New boys soar to blow away the Glasgow gloom
Christie and McGoldrick shine as O'Neill's troops prove too slick for understrength visitors
It was a night still sighing with such regret over the lost innocence of Glasgow, that victory almost passed as a rumour.
But it will have been a welcome balm to Martin O'Neill after the wearying volatility of recent days, a gloriously upbeat signature put to the final page of a momentous year.
To mine four goals was beyond all rational hope and, better still, the two debutants proved themselves calm as contemplative monks. David McGoldrick was central to the first two and Cyrus Christie looked effortlessly refined at right-back in a way that Ireland's assistant manager will, presumably, be hoping registers somewhere on Merseyside.
McGoldrick's field of vision is what makes him different and the ball for Anthony Pilkington's seventh minute opener was so sublimely paced, it might have been pre-planned over breakfast. The finish, too, was gorgeous, a languid dink over the advancing goalkeeper that, maybe, spoke of an evening excused the burden of worry..
Context, after all, was everything here. Having fallen short in the crucible of Parkhead, O'Neill essentially spared his front-liners hardship. He made eleven changes in tacit acknowledgement that the US, too, had skeletal staff on duty and itt made for a slightly loose, poorly-stitched game, players struggling to tune into a common frequency.
At full strength, the Americans are certaunly no coconut-shy post and, under Jurgen Klinsmann, they had the kind of World Cup that has been known to send Irish people flocking to the Phoenix Park. Just now, they sit so far above us in the FIFA rankings, we can't even make out the soles of their shoes.
But they play for a public that refuses to become infatuated with the beautiful game.

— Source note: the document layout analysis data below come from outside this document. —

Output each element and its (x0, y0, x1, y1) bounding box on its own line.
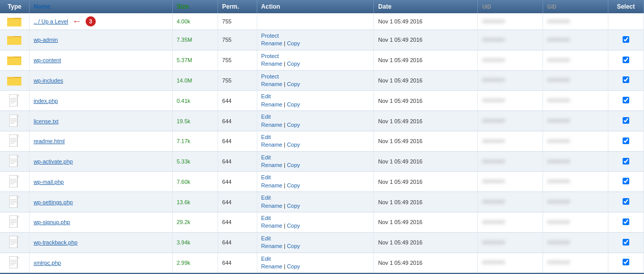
name-link[interactable]: readme.html (34, 138, 65, 144)
action-link[interactable]: Copy (287, 243, 300, 249)
table-row: wp-signup.php29.2k644EditRename | CopyNo… (0, 212, 644, 233)
action-link[interactable]: Copy (287, 162, 300, 168)
col-size[interactable]: Size (172, 0, 218, 13)
name-link[interactable]: wp-content (34, 57, 61, 63)
name-link[interactable]: wp-activate.php (34, 158, 73, 165)
name-link[interactable]: wp-mail.php (34, 179, 64, 185)
uid-cell: ######## (478, 151, 543, 172)
perm-cell: 755 (218, 13, 257, 30)
action-link-primary[interactable]: Edit (261, 114, 271, 120)
name-link[interactable]: index.php (34, 98, 58, 104)
col-type[interactable]: Type (0, 0, 29, 13)
action-link[interactable]: Rename (261, 81, 283, 87)
svg-rect-20 (9, 94, 17, 106)
col-name[interactable]: Name (29, 0, 172, 13)
col-select[interactable]: Select (608, 0, 643, 13)
name-cell: wp-mail.php (29, 172, 172, 192)
name-link[interactable]: license.txt (34, 118, 59, 124)
action-link-primary[interactable]: Edit (261, 235, 271, 241)
action-link-primary[interactable]: Edit (261, 134, 271, 140)
row-checkbox[interactable] (623, 178, 629, 184)
action-link[interactable]: Rename (261, 61, 283, 67)
table-row: readme.html7.17k644EditRename | CopyNov … (0, 131, 644, 151)
action-link[interactable]: Copy (287, 122, 300, 128)
action-link[interactable]: Rename (261, 40, 283, 46)
row-checkbox[interactable] (623, 138, 629, 144)
action-link[interactable]: Rename (261, 243, 283, 249)
action-link-primary[interactable]: Edit (261, 195, 271, 201)
type-cell (0, 151, 29, 172)
row-checkbox[interactable] (623, 218, 629, 225)
date-cell: Nov 1 05:49 2016 (374, 253, 478, 273)
name-link[interactable]: wp-signup.php (34, 219, 70, 225)
name-cell: xmlrpc.php (29, 253, 172, 273)
action-link[interactable]: Copy (287, 263, 300, 269)
svg-marker-36 (17, 134, 19, 136)
action-link[interactable]: Copy (287, 61, 300, 67)
action-link[interactable]: Copy (287, 182, 300, 188)
action-link-primary[interactable]: Edit (261, 174, 271, 180)
action-link[interactable]: Rename (261, 142, 283, 148)
col-date[interactable]: Date (374, 0, 478, 13)
row-checkbox[interactable] (623, 36, 629, 43)
action-link-primary[interactable]: Protect (261, 73, 279, 79)
name-link[interactable]: xmlrpc.php (34, 260, 61, 266)
gid-cell: ######## (543, 30, 608, 50)
name-link[interactable]: wp-trackback.php (34, 239, 77, 245)
row-checkbox[interactable] (623, 259, 629, 265)
action-link[interactable]: Copy (287, 101, 300, 107)
name-cell: license.txt (29, 111, 172, 131)
name-link[interactable]: wp-admin (34, 37, 58, 43)
gid-cell: ######## (543, 111, 608, 131)
action-link[interactable]: Copy (287, 81, 300, 87)
action-link[interactable]: Copy (287, 203, 300, 209)
action-cell: EditRename | Copy (257, 111, 374, 131)
action-link-primary[interactable]: Edit (261, 215, 271, 221)
uid-cell: ######## (478, 50, 543, 70)
action-link-primary[interactable]: Edit (261, 93, 271, 99)
action-link[interactable]: Copy (287, 142, 300, 148)
action-link[interactable]: Copy (287, 223, 300, 229)
row-checkbox[interactable] (623, 117, 629, 124)
action-link-primary[interactable]: Edit (261, 154, 271, 160)
row-checkbox[interactable] (623, 198, 629, 205)
gid-cell: ######## (543, 172, 608, 192)
action-link[interactable]: Rename (261, 203, 283, 209)
row-checkbox[interactable] (623, 239, 629, 245)
file-icon (9, 256, 19, 268)
file-table: Type Name Size Perm. Action Date UID GID… (0, 0, 644, 273)
action-link-primary[interactable]: Protect (261, 33, 279, 39)
name-cell: wp-includes (29, 70, 172, 91)
name-link[interactable]: wp-includes (34, 77, 63, 84)
svg-rect-14 (7, 57, 13, 59)
name-link[interactable]: .. / Up a Level (34, 18, 68, 24)
action-link-primary[interactable]: Edit (261, 256, 271, 262)
select-cell (608, 111, 643, 131)
row-checkbox[interactable] (623, 158, 629, 165)
action-link[interactable]: Rename (261, 101, 283, 107)
row-checkbox[interactable] (623, 97, 629, 103)
date-cell: Nov 1 05:49 2016 (374, 50, 478, 70)
size-cell: 13.6k (172, 192, 218, 212)
action-link[interactable]: Rename (261, 223, 283, 229)
file-icon (9, 236, 19, 248)
gid-cell: ######## (543, 192, 608, 212)
col-action[interactable]: Action (257, 0, 374, 13)
action-link[interactable]: Copy (287, 40, 300, 46)
action-link[interactable]: Rename (261, 263, 283, 269)
uid-cell: ######## (478, 30, 543, 50)
action-link-primary[interactable]: Protect (261, 53, 279, 59)
action-link[interactable]: Rename (261, 162, 283, 168)
col-gid[interactable]: GID (543, 0, 608, 13)
perm-cell: 755 (218, 50, 257, 70)
uid-value: ######## (482, 77, 505, 83)
action-link[interactable]: Rename (261, 122, 283, 128)
action-link[interactable]: Rename (261, 182, 283, 188)
row-checkbox[interactable] (623, 57, 629, 63)
row-checkbox[interactable] (623, 76, 629, 83)
size-cell: 29.2k (172, 212, 218, 233)
col-uid[interactable]: UID (478, 0, 543, 13)
name-link[interactable]: wp-settings.php (34, 199, 73, 205)
select-cell (608, 70, 643, 91)
col-perm[interactable]: Perm. (218, 0, 257, 13)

In this part of the world at least - there is still the sense of Major League Soccer as some kind of lucrative convalescence home for the declining superstars of Europe. Until and unless, America finds a billboard face of its own, that perception will stay stubborn.
Of course, they thought they had that oil-well in Freddy Adu. Remember Freddy?
In November of '03, at the age of fourteen, he became the youngest athlete ever to sign a professional contract in the US. The marketing people flagged him as football's next Pele. Nike signed him up on a contract worth a million dollars. He was presented to the press at Madison Square Garden, charming everyone with his perfect interpretation of the American dream.
Still in High School, the world's best football player of his age faced the TV cameras with an easy smile, delivering a beautiful love-letter to his mother in which he thanked her for rescuing him and his younger brother from an unpromising childhood in Ghana.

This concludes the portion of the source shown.